--- Input material Enclosed Below ---

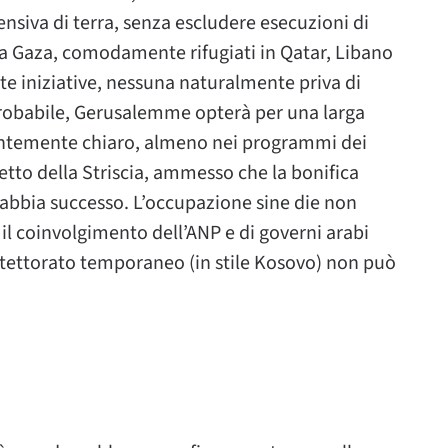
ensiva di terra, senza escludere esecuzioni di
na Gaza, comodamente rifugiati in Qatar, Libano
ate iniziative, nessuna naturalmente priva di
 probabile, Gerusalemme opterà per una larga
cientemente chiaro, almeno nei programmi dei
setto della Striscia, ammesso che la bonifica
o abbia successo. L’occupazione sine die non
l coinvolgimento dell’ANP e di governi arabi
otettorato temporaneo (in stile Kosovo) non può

--- End of Enclosed Input material ---
--- Input material Enclosed Below ---

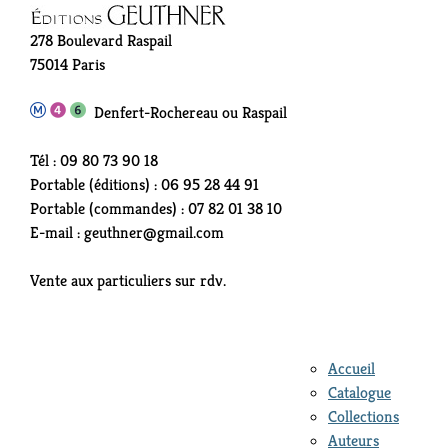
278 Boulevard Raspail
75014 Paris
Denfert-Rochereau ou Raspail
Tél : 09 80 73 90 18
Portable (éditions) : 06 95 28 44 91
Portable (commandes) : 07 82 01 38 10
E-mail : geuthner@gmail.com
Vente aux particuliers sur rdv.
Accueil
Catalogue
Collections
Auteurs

--- End of Enclosed Input material ---

Problem:
Of all the entries above, repeat only the lines from the line that has "ensiva di terra, senza" to the line that has "otettorato temporaneo (in", both lines included, exactly.

Response to this task:
ensiva di terra, senza escludere esecuzioni di
na Gaza, comodamente rifugiati in Qatar, Libano
ate iniziative, nessuna naturalmente priva di
 probabile, Gerusalemme opterà per una larga
cientemente chiaro, almeno nei programmi dei
setto della Striscia, ammesso che la bonifica
o abbia successo. L’occupazione sine die non
l coinvolgimento dell’ANP e di governi arabi
otettorato temporaneo (in stile Kosovo) non può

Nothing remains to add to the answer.